§ **Exercise directions**
An exact reproduction of the data below is the required answer.

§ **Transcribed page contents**
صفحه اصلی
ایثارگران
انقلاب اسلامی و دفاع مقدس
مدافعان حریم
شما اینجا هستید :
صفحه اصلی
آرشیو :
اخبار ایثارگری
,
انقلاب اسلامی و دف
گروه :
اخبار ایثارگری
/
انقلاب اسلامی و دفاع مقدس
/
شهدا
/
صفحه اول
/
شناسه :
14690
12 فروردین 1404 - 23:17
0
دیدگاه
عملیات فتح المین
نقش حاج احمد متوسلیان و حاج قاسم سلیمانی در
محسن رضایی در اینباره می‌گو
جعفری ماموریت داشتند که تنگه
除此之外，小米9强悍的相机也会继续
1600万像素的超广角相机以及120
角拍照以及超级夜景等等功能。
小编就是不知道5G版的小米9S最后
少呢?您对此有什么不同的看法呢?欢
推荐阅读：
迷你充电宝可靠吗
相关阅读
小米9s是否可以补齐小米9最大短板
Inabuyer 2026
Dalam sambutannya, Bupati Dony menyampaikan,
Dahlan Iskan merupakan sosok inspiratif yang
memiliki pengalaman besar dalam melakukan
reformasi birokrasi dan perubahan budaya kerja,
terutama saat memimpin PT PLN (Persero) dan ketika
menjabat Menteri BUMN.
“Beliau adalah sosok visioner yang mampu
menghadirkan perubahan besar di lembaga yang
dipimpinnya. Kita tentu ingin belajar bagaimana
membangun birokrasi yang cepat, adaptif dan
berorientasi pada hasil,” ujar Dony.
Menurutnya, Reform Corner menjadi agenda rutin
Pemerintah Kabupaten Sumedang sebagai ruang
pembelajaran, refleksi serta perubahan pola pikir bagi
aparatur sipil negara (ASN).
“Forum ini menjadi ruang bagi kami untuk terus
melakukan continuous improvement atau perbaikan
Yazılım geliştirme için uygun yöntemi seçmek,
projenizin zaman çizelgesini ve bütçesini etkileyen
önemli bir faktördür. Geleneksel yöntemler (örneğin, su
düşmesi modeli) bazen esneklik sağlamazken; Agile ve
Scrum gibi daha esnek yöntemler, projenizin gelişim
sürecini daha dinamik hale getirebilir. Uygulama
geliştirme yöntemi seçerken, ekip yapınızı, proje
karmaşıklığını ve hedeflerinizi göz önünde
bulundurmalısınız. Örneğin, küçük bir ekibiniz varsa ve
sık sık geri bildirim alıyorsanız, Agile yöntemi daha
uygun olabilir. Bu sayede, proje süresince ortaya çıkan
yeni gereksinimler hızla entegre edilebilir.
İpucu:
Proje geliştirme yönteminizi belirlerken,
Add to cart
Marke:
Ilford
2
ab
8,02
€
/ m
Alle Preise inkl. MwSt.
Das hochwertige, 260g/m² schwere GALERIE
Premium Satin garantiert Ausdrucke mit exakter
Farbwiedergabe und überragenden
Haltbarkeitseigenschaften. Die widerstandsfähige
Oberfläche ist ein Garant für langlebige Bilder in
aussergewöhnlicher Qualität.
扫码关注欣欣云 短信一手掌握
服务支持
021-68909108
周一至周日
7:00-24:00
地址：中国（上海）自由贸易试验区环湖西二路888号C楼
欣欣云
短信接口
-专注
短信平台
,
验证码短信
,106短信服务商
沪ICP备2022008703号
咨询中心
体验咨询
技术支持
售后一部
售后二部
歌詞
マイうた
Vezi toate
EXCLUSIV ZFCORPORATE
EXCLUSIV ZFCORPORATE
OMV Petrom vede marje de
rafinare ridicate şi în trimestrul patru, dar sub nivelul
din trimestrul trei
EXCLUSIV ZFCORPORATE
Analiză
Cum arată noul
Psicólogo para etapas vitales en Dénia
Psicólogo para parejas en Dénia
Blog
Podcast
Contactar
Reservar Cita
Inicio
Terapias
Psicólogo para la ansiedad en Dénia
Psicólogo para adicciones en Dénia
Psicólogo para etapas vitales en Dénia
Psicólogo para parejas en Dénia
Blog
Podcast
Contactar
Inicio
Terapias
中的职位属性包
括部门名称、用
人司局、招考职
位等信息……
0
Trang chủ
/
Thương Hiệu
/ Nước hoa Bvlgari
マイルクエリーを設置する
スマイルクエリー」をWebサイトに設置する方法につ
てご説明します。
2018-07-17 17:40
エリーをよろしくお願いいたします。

§ **Response to the task**
صفحه اصلی
ایثارگران
انقلاب اسلامی و دفاع مقدس
مدافعان حریم
شما اینجا هستید :
صفحه اصلی
آرشیو :
اخبار ایثارگری
,
انقلاب اسلامی و دف
گروه :
اخبار ایثارگری
/
انقلاب اسلامی و دفاع مقدس
/
شهدا
/
صفحه اول
/
شناسه :
14690
12 فروردین 1404 - 23:17
0
دیدگاه
عملیات فتح المین
نقش حاج احمد متوسلیان و حاج قاسم سلیمانی در
محسن رضایی در اینباره می‌گو
جعفری ماموریت داشتند که تنگه
除此之外，小米9强悍的相机也会继续
1600万像素的超广角相机以及120
角拍照以及超级夜景等等功能。
小编就是不知道5G版的小米9S最后
少呢?您对此有什么不同的看法呢?欢
推荐阅读：
迷你充电宝可靠吗
相关阅读
小米9s是否可以补齐小米9最大短板
Inabuyer 2026
Dalam sambutannya, Bupati Dony menyampaikan,
Dahlan Iskan merupakan sosok inspiratif yang
memiliki pengalaman besar dalam melakukan
reformasi birokrasi dan perubahan budaya kerja,
terutama saat memimpin PT PLN (Persero) dan ketika
menjabat Menteri BUMN.
“Beliau adalah sosok visioner yang mampu
menghadirkan perubahan besar di lembaga yang
dipimpinnya. Kita tentu ingin belajar bagaimana
membangun birokrasi yang cepat, adaptif dan
berorientasi pada hasil,” ujar Dony.
Menurutnya, Reform Corner menjadi agenda rutin
Pemerintah Kabupaten Sumedang sebagai ruang
pembelajaran, refleksi serta perubahan pola pikir bagi
aparatur sipil negara (ASN).
“Forum ini menjadi ruang bagi kami untuk terus
melakukan continuous improvement atau perbaikan
Yazılım geliştirme için uygun yöntemi seçmek,
projenizin zaman çizelgesini ve bütçesini etkileyen
önemli bir faktördür. Geleneksel yöntemler (örneğin, su
düşmesi modeli) bazen esneklik sağlamazken; Agile ve
Scrum gibi daha esnek yöntemler, projenizin gelişim
sürecini daha dinamik hale getirebilir. Uygulama
geliştirme yöntemi seçerken, ekip yapınızı, proje
karmaşıklığını ve hedeflerinizi göz önünde
bulundurmalısınız. Örneğin, küçük bir ekibiniz varsa ve
sık sık geri bildirim alıyorsanız, Agile yöntemi daha
uygun olabilir. Bu sayede, proje süresince ortaya çıkan
yeni gereksinimler hızla entegre edilebilir.
İpucu:
Proje geliştirme yönteminizi belirlerken,
Add to cart
Marke:
Ilford
2
ab
8,02
€
/ m
Alle Preise inkl. MwSt.
Das hochwertige, 260g/m² schwere GALERIE
Premium Satin garantiert Ausdrucke mit exakter
Farbwiedergabe und überragenden
Haltbarkeitseigenschaften. Die widerstandsfähige
Oberfläche ist ein Garant für langlebige Bilder in
aussergewöhnlicher Qualität.
扫码关注欣欣云 短信一手掌握
服务支持
021-68909108
周一至周日
7:00-24:00
地址：中国（上海）自由贸易试验区环湖西二路888号C楼
欣欣云
短信接口
-专注
短信平台
,
验证码短信
,106短信服务商
沪ICP备2022008703号
咨询中心
体验咨询
技术支持
售后一部
售后二部
歌詞
マイうた
Vezi toate
EXCLUSIV ZFCORPORATE
EXCLUSIV ZFCORPORATE
OMV Petrom vede marje de
rafinare ridicate şi în trimestrul patru, dar sub nivelul
din trimestrul trei
EXCLUSIV ZFCORPORATE
Analiză
Cum arată noul
Psicólogo para etapas vitales en Dénia
Psicólogo para parejas en Dénia
Blog
Podcast
Contactar
Reservar Cita
Inicio
Terapias
Psicólogo para la ansiedad en Dénia
Psicólogo para adicciones en Dénia
Psicólogo para etapas vitales en Dénia
Psicólogo para parejas en Dénia
Blog
Podcast
Contactar
Inicio
Terapias
中的职位属性包
括部门名称、用
人司局、招考职
位等信息……
0
Trang chủ
/
Thương Hiệu
/ Nước hoa Bvlgari
マイルクエリーを設置する
スマイルクエリー」をWebサイトに設置する方法につ
てご説明します。
2018-07-17 17:40
エリーをよろしくお願いいたします。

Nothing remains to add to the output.